WHAT YOU ARE ASKED TO DO —
Without skipping anything, print all of the data exactly.

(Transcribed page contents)
****************

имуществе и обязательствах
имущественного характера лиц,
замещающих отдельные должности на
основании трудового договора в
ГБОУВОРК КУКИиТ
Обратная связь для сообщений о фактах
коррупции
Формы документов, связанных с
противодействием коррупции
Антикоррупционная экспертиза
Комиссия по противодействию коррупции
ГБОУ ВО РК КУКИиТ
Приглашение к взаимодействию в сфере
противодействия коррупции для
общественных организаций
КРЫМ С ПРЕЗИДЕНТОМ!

****************

RESPONSE TO THIS EXERCISE —
имуществе и обязательствах
имущественного характера лиц,
замещающих отдельные должности на
основании трудового договора в
ГБОУВОРК КУКИиТ
Обратная связь для сообщений о фактах
коррупции
Формы документов, связанных с
противодействием коррупции
Антикоррупционная экспертиза
Комиссия по противодействию коррупции
ГБОУ ВО РК КУКИиТ
Приглашение к взаимодействию в сфере
противодействия коррупции для
общественных организаций
КРЫМ С ПРЕЗИДЕНТОМ!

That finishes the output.